-- EXTRACTED MATERIAL follows --

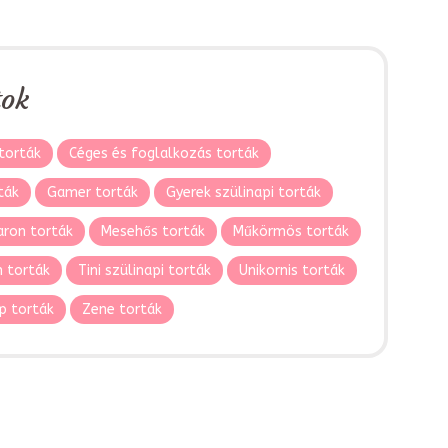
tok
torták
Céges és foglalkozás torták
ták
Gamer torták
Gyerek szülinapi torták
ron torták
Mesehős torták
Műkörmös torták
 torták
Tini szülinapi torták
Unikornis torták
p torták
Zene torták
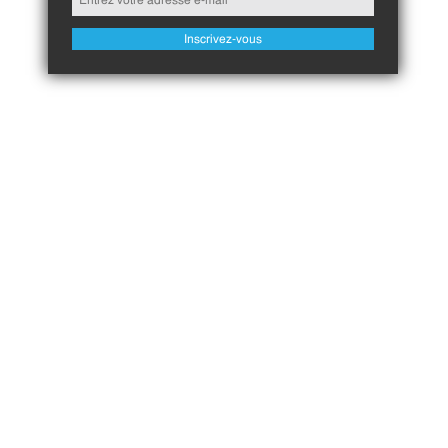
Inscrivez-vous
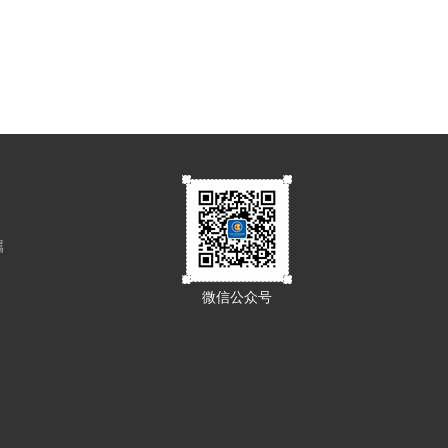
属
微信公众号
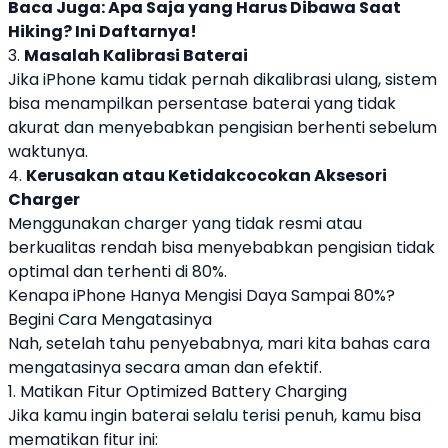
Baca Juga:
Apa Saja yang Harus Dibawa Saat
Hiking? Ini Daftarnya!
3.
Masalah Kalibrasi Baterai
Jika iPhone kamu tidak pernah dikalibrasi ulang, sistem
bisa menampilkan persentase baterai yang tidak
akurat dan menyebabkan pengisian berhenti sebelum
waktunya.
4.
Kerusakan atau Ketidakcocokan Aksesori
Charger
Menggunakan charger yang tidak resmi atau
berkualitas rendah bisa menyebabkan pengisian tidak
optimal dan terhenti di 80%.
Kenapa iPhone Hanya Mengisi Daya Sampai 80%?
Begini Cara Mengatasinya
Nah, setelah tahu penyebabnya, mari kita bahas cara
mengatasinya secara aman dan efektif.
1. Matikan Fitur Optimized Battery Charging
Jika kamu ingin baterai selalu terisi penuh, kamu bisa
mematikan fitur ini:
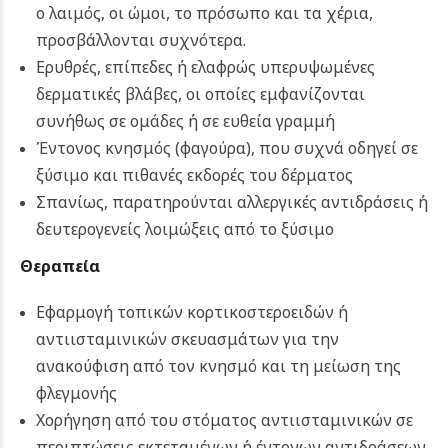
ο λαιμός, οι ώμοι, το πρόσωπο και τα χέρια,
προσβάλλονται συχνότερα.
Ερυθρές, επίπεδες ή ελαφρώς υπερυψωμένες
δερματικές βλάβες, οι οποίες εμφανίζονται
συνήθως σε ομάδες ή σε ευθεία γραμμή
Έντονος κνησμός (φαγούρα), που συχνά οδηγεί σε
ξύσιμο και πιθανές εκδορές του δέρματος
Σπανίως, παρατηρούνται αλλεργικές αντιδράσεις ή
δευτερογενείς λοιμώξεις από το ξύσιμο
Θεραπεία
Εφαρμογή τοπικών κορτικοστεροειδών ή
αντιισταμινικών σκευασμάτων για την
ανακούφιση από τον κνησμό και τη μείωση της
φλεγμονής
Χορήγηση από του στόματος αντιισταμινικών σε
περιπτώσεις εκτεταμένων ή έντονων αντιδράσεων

-- EXTRACTED MATERIAL concluded --
-- EXTRACTED MATERIAL follows --

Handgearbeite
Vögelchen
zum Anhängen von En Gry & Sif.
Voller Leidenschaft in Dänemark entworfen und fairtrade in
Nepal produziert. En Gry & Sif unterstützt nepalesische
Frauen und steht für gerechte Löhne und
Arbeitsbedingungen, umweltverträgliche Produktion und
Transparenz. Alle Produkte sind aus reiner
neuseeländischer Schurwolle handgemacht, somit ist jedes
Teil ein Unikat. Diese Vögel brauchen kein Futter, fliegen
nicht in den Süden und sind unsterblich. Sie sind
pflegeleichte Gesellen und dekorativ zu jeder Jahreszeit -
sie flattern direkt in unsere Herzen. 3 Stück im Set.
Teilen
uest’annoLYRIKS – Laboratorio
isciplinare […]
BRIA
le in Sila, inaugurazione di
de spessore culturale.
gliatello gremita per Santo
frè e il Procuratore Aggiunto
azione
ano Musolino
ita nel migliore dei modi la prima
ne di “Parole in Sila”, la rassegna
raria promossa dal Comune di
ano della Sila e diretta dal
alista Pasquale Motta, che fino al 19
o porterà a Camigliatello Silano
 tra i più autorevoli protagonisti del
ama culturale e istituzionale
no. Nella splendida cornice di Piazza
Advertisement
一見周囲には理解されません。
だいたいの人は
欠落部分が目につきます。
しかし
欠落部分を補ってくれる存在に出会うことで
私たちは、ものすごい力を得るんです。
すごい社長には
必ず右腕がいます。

-- EXTRACTED MATERIAL concluded --

# ACTIVITY:
Output the lines above exactly, but only those between the line holding "zum Anhängen von En Gry & Sif." and the line holding "ita nel migliore dei modi la prima", inclusive.

# SOLUTION FOR THIS TASK:
zum Anhängen von En Gry & Sif.
Voller Leidenschaft in Dänemark entworfen und fairtrade in
Nepal produziert. En Gry & Sif unterstützt nepalesische
Frauen und steht für gerechte Löhne und
Arbeitsbedingungen, umweltverträgliche Produktion und
Transparenz. Alle Produkte sind aus reiner
neuseeländischer Schurwolle handgemacht, somit ist jedes
Teil ein Unikat. Diese Vögel brauchen kein Futter, fliegen
nicht in den Süden und sind unsterblich. Sie sind
pflegeleichte Gesellen und dekorativ zu jeder Jahreszeit -
sie flattern direkt in unsere Herzen. 3 Stück im Set.
Teilen
uest’annoLYRIKS – Laboratorio
isciplinare […]
BRIA
le in Sila, inaugurazione di
de spessore culturale.
gliatello gremita per Santo
frè e il Procuratore Aggiunto
azione
ano Musolino
ita nel migliore dei modi la prima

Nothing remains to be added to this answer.